Watson and Milner-White conducted their analysis on a limited data base of 67 protein structures [2,3]. We have performed an extended analysis of their concept in a data base about 20 times larger [4] (the same database as the one used in reference [5]). It turns out that some of the results obtained by Watson and Milner-White are confirmed, others have to be modified and some new aspects are unveiled as well. For example, detailed information on the amino acid occurrence in nests and the nest occurrence in secondary structure elements is reported. Moreover, a thorough analysis of the egg occupancy of nests is presented.
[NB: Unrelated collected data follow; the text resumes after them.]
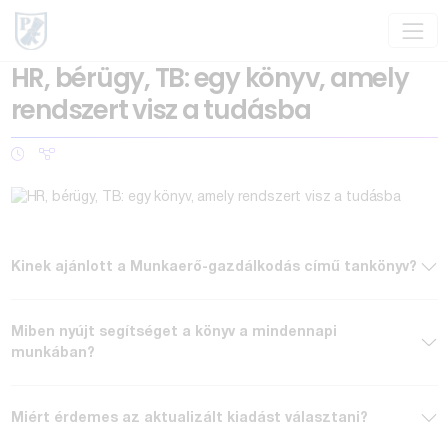
HR, bérügy, TB: egy könyv, amely
rendszert visz a tudásba
Kinek ajánlott a Munkaerő-gazdálkodás című tankönyv?
Miben nyújt segítséget a könyv a mindennapi
munkában?
Miért érdemes az aktualizált kiadást választani?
The nest/egg concept described here takes ligands, cofactors, water molecules, etc. into account and therefore sets the stage to a general approach to binding sites in proteins. Furthermore, it should also be of importance to other aspects of protein structure analysis and prediction. A preliminary analysis has shown that the nest motif is only one example of a more comprehensive list of non-repetitive main-chain dipeptide conformations. Finally, one may speculate whether these motifs may constitute stable structures very early along the pathway of folding since they are inherently local structures and thus would not require a large entropy reduction upon formation.

[1] G. N. Ramachandran, V. Sasisekharan, Adv. Prot. Chem. 1968, 23, 293-437.
[2] J. D. Watson, E. J. Milner-White, J. Mol. Biol. 2002, 315, 187-198.
[3] J. D. Watson, E. J. Milner-White, J. Mol. Biol. 2002, 315, 199-207.
[4] D. Pal, J. Sühnel, M. S. Weiss, Angew. Chem. Int. Ed. in press.
[5] M. Brandl, M. S. Weiss, A. Jabs, J. Sühnel, R. Hilgenfeld, J. Mol. Biol. 2001, 307, 357-377.